Putting wellbeing first

With Christmas behind us and the New Year well and truly underway, ‘January Blues’ may well be setting-in. There will also be those who may be more ‘down’ than usual, perhaps feeling stressed, lonely or undervalued.

Although more and more organisations are recognising the need to support employees with their wellbeing needs, many are still falling short in relation to emotional and social wellbeing. Only 14 per cent of workers believe their workplace prioritises emotional wellbeing and a mere 9 per cent believes their company cares about their social wellbeing. It’s time organisations cared about the employee as a whole – their physical as well as their social and emotional needs, otherwise known as holistic wellbeing. And with the post-Christmas ‘low’ intensifying people’s emotions, now’s a good time to start.

Using findings from The 2018 Global Culture Report by The O.C. Tanner Institute, Georgia Portwain, Culture and Engagement Strategist from O.C. Tanner Europe provides her top tips on how to care for employees’ holistic wellbeing.

1. Focus on the bigger picture of wellbeing – Think beyond just physical wellbeing so that social and emotional wellbeing are prioritised. The bottom line benefits of this approach must be ‘sold into’ the leaders so that they’re on board, as without their backing, any initiatives will fall flat and will simply be token gestures. The advantages of taking a rounded approach to wellbeing are huge, for instance, when social and emotional wellbeing are prioritised, 52 per cent of employees will feel less stress than average. 

2. Be inclusive – Inclusion isn’t just about diversity but is all about helping employees to feel they can be their authentic selves, they belong and are valued. When an organisation’s culture is inclusive, employees are 141 per cent more likely to feel a sense of belonging. With the rise of technology leading to higher level of loneliness and depression, especially among Gen Z and Millennials, feeling a sense of belonging is more important than ever before.

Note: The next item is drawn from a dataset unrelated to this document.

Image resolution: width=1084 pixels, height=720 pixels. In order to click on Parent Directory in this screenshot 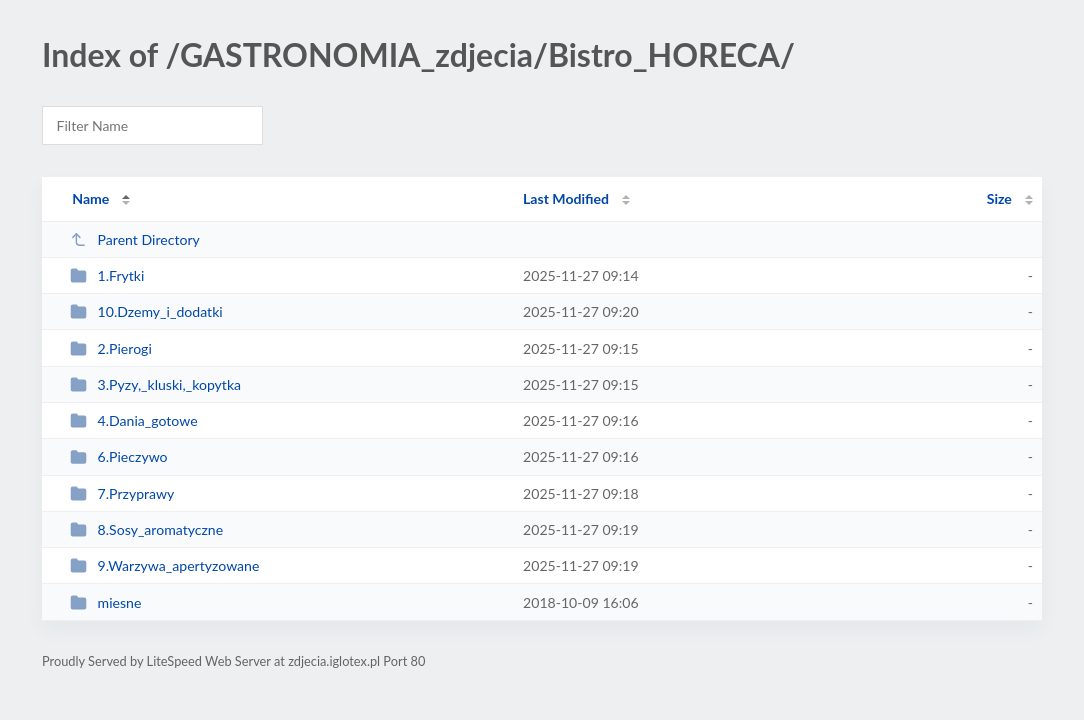, I will do `click(135, 239)`. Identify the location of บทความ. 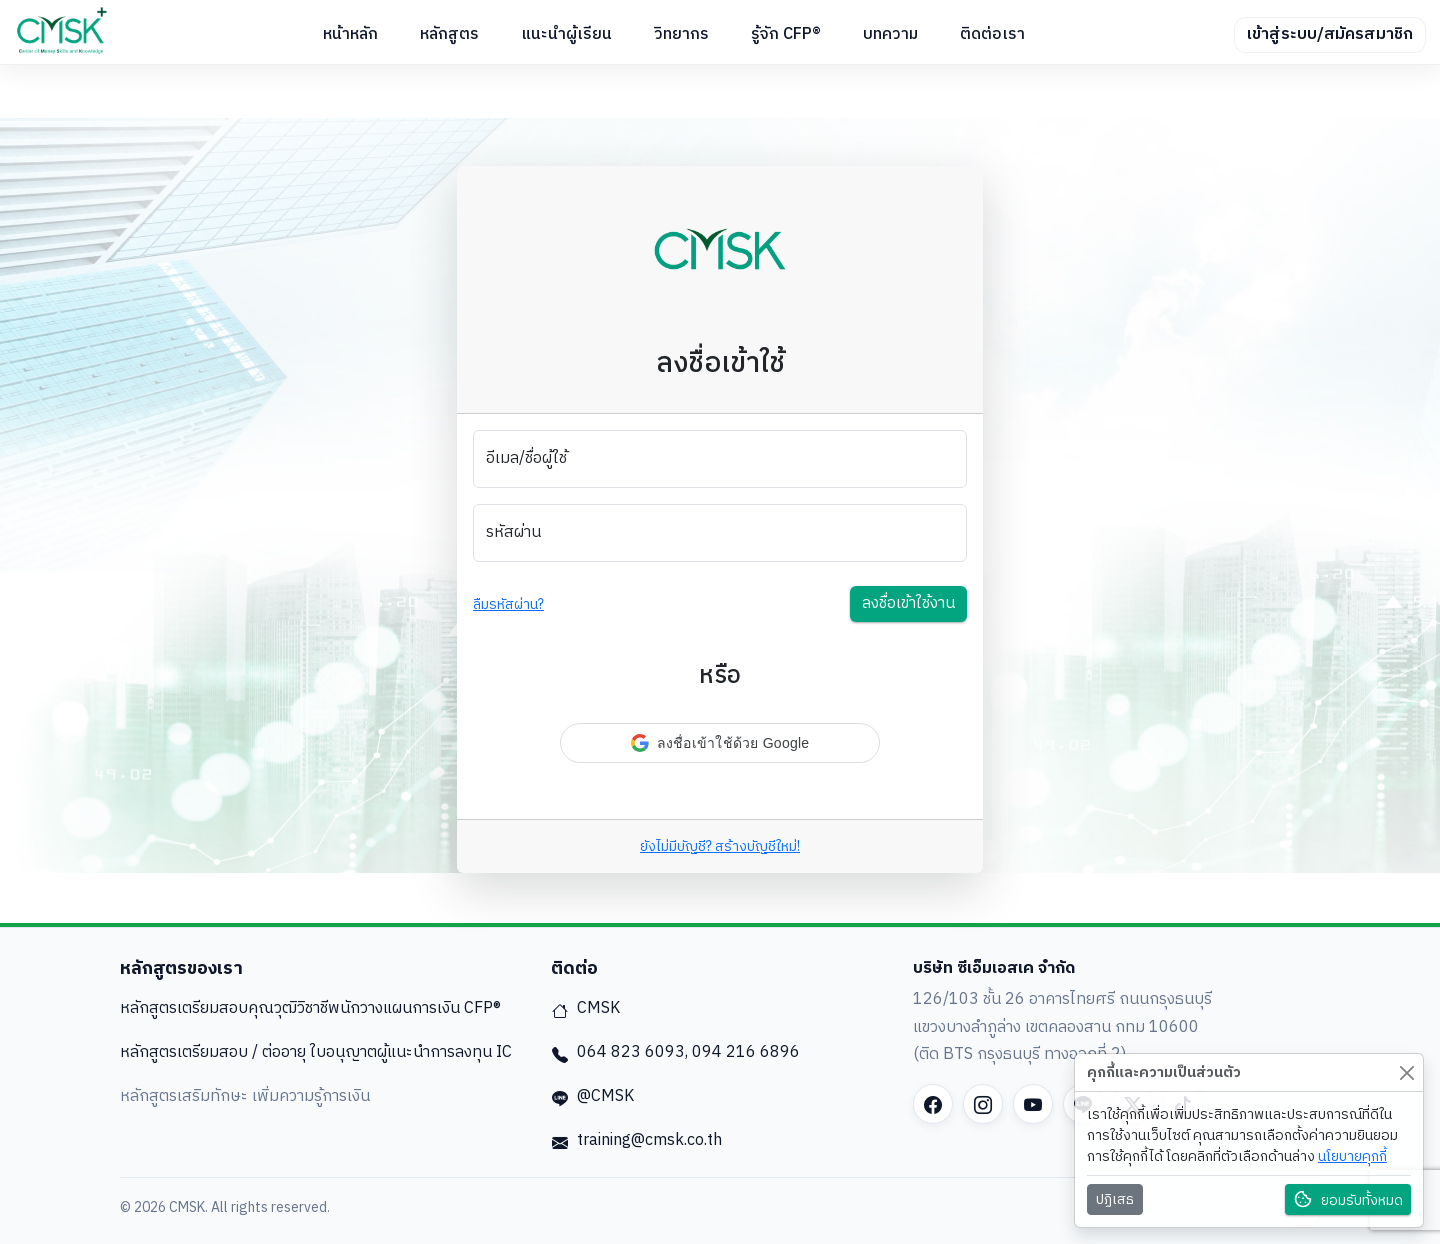
(890, 34).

3. Prioritise connections and work/life integration  – Ensure your workplace is filled with camaraderie and encourage workplace friendships and interactions rather than relying on technology for communications. It’s also important to provide policies and technologies to allow employees to decide to want extent they want to integrate their work and personal lives. When employees feel forced to respond to work-related issues while away from work, 34 per cent are more likely to leave the organisation.

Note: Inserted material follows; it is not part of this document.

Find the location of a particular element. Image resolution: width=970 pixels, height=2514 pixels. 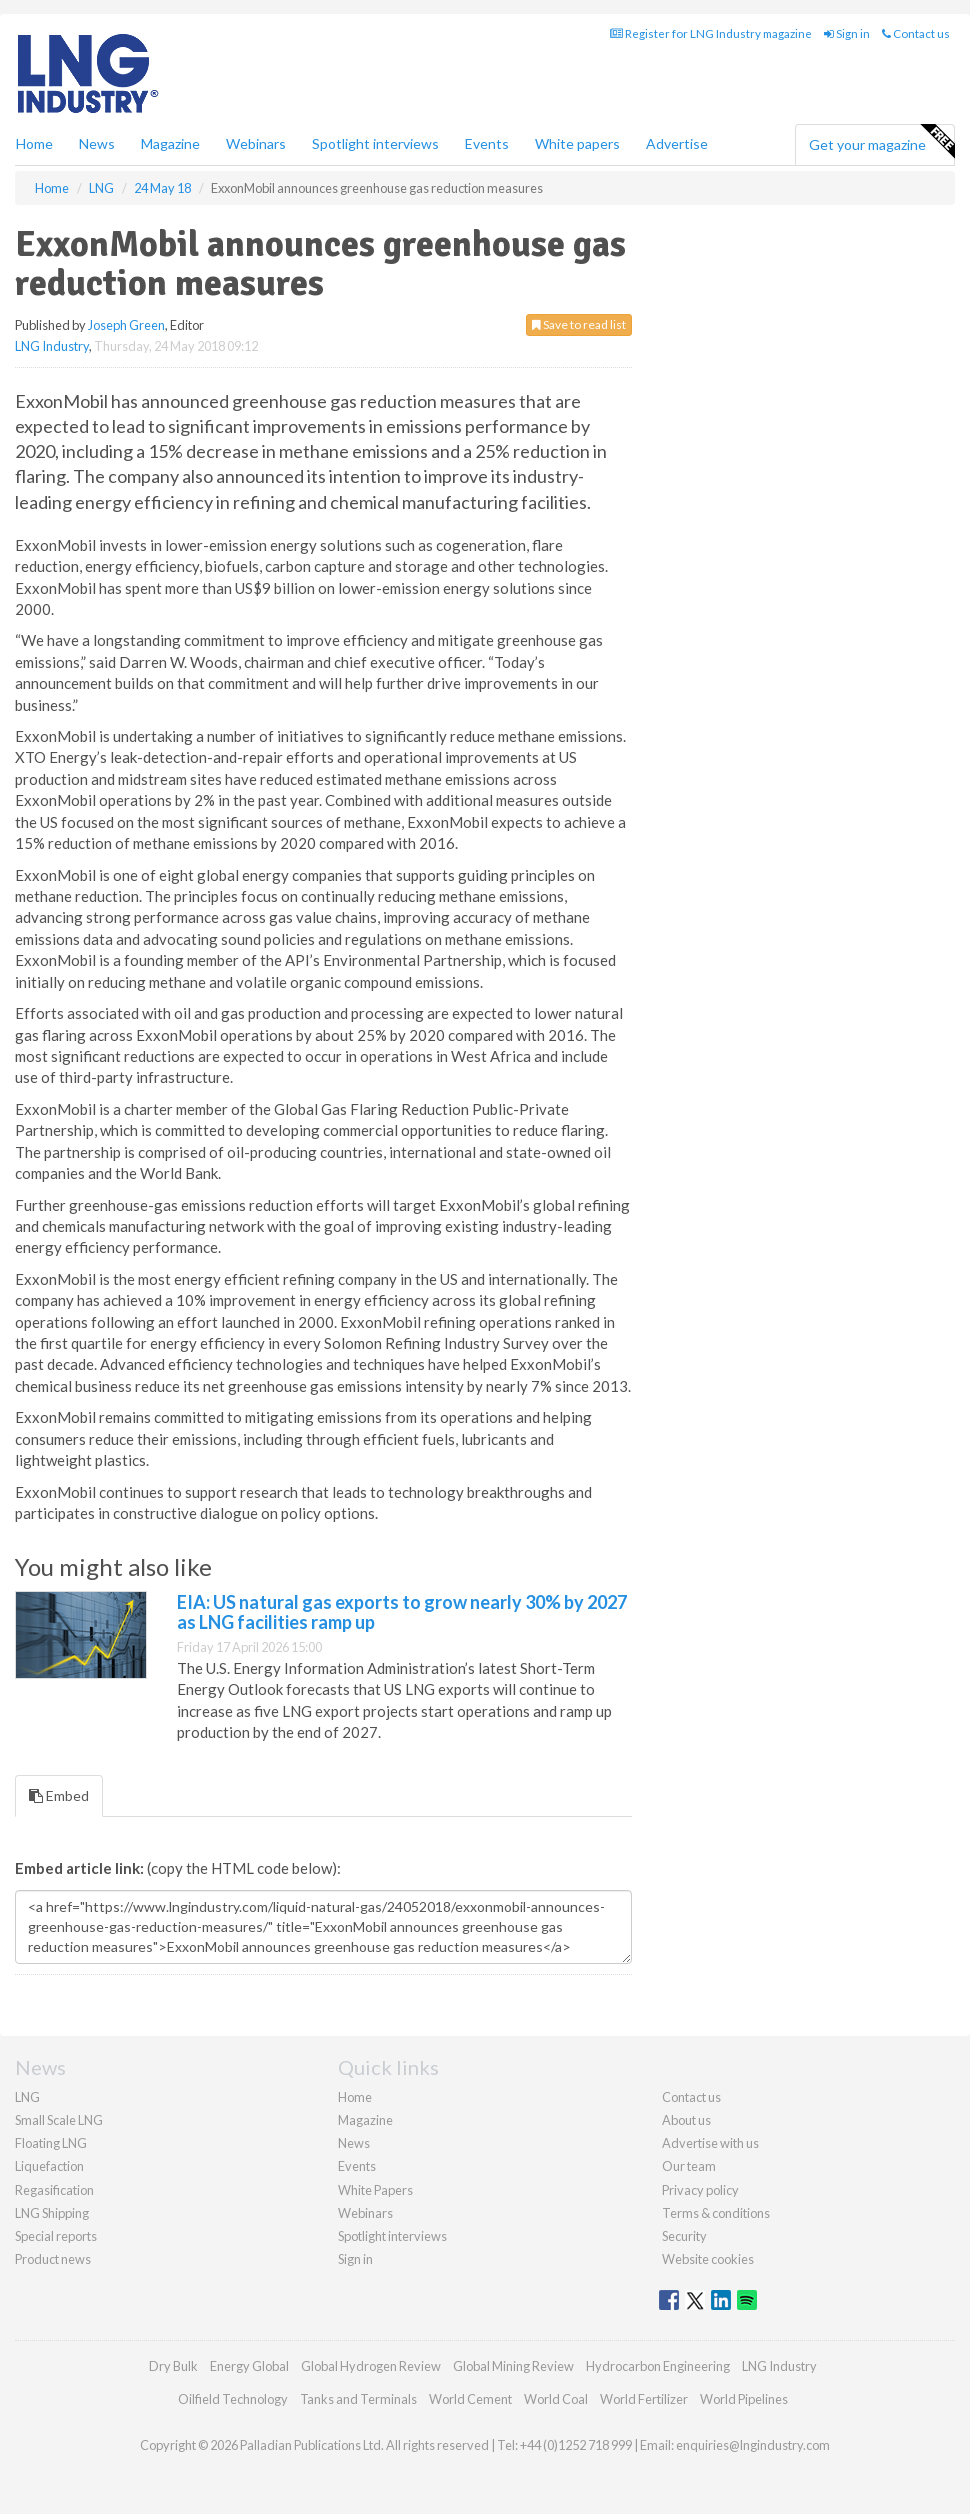

Contact us is located at coordinates (916, 33).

4. Create a space that builds friendships – Take a look at your office with fresh eyes. Is there an area where employees can relax and share ideas?  Workspaces must encourage creativity, collaboration and innovation and so provide communal spaces and shared screens to build camaraderie and enable teamwork. When an organisation’s workspace enables interactions with colleagues, employees are 84 per cent more likely to have a close friend at work and are 92 per cent more likely to feel optimistic about the future! However it’s equally as important to provide areas where staff can have some personal space if needed.

5. Appreciate! – It’s key to have a recognition programme in place which ensures staff are thanked in a meaningful and sincere way, and which involves managers and peers in the celebrations. Such an approach can lead to powerful results, for instance, when employees are regularly recognised for the effort they put in and the results they achieve, they feel a 33 per cent increase in a sense of belonging and a 27 per cent increase in overall health. Although employees should be appreciated all year round, why not say a special “thank you” to staff this January when they may need some ‘perking-up’?

People thrive on social interactions and feelings of ‘belonging’ and yet it’s all too easy to rely on technology for building workplace connections, ignoring the importance of face-to-face relationships. To ensure employees thrive at work socially, emotionally as well as physically, it’s vital for organisations to address the holistic wellbeing of their staff. The results will be a workplace in which people feel prioritised, a sense of ‘belonging’ and are both happy and healthy.